Plots of $g(z)$ are similar since $g(z)=f(-z)$.

As I mentioned in this other post, A.C. Dixon studied in 1890 a class of elliptic functions based on inverting the Abelian integral

$$\int\frac{\mathrm dt}{\left(1-t^3\right)^{2/3}}$$

(actually, he studied a more general class of elliptic functions based on the cubic $x^3+y^3-3\alpha xy=1$, but I'll confine myself to the case $\alpha=0$ and refer the interested to Dixon's paper for the general case.)

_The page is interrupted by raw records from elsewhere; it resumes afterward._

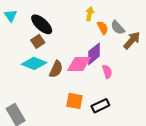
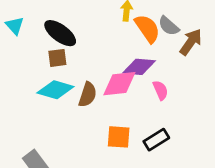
orange semicircle: (103, 28) -> (147, 28), size x1.5
brown square: (38, 41) -> (57, 58), turned 32
purple diamond: (94, 54) -> (139, 67), turned 50

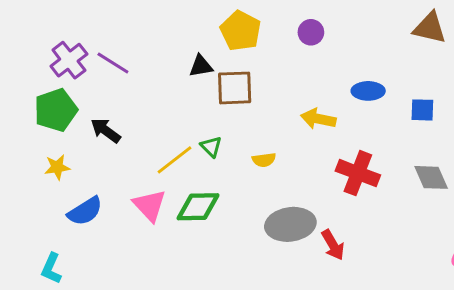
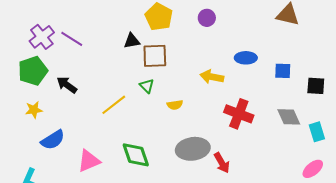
green triangle: (211, 147) -> (147, 86), moved
pink triangle: (150, 205) -> (89, 161), moved, turned 50
green diamond: (198, 207) -> (136, 155), moved, turned 72

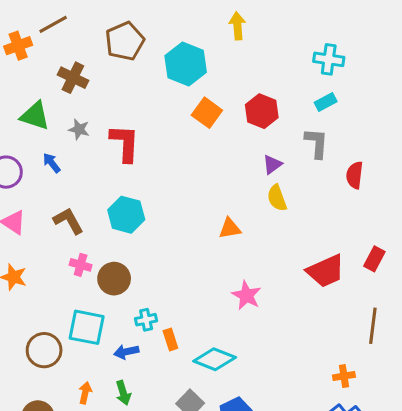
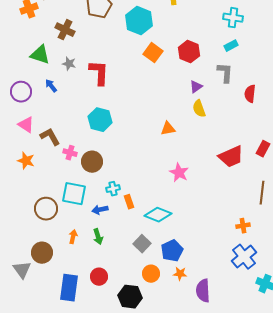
brown L-shape: (68, 221) -> (50, 137), moved

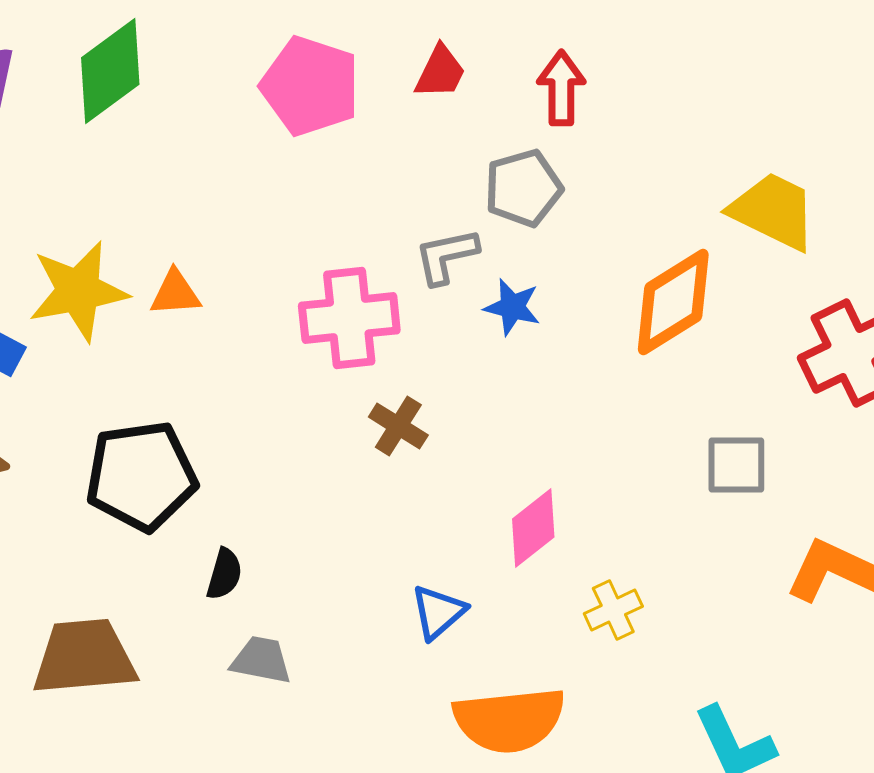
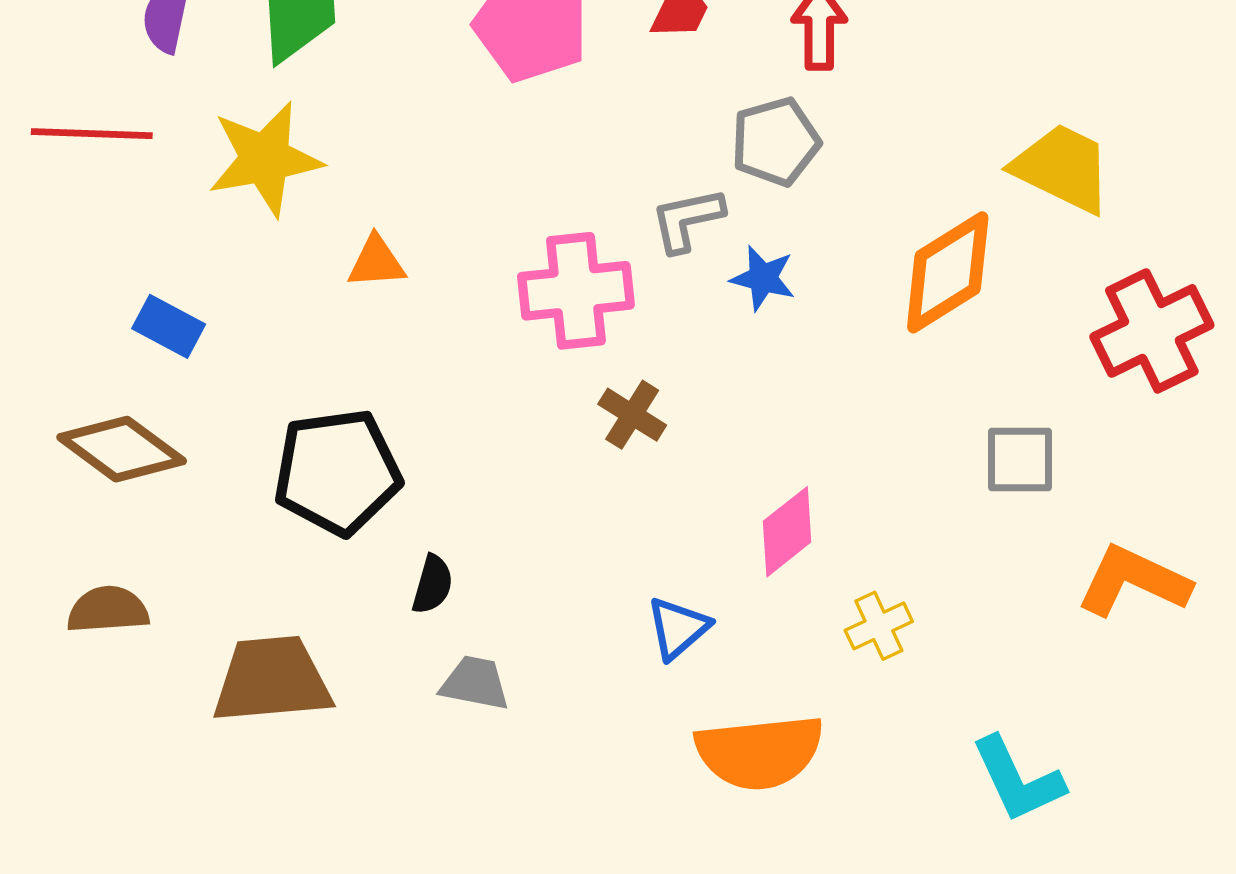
yellow star: (78, 291) -> (265, 159), moved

In particular, there are the two Dixon elliptic functions $\mathrm{sm}(z,0)=\mathrm{sm}(z)$ and $\mathrm{cm}(z,0)=\mathrm{cm}(z)$ that satisfy $\mathrm{sm}^3(z)+\mathrm{cm}^3(z)=1$ and a bunch of other identities, and can be expressed in terms of Weierstrass $\wp$:

$$\mathrm{sm}(z)=\frac{6\wp\left(z;0,\frac1{27}\right)}{1-3\wp^\prime\left(z;0,\frac1{27}\right)}$$

$$\mathrm{cm}(z)=\frac{3\wp^\prime\left(z;0,\frac1{27}\right)+1}{3\wp^\prime\left(z;0,\frac1{27}\right)-1}$$

Both have the independent periods $\pi_3=B\left(\frac13,\frac13\right)$ (where $B(a,b)$ is the beta function) and $\pi_3\exp(2i\pi/3)$, and have poles at the points $z=\frac23\pi_3+k\pi_3,\;k\in\mathbb Z$ in the real line, as well as having a total of three poles and three zeros in each "fundamental hexagon". As can be surmised, these are related to the general solutions in Theo's answer, due to the fact that the Weierstrass function satisfies homogeneity relations.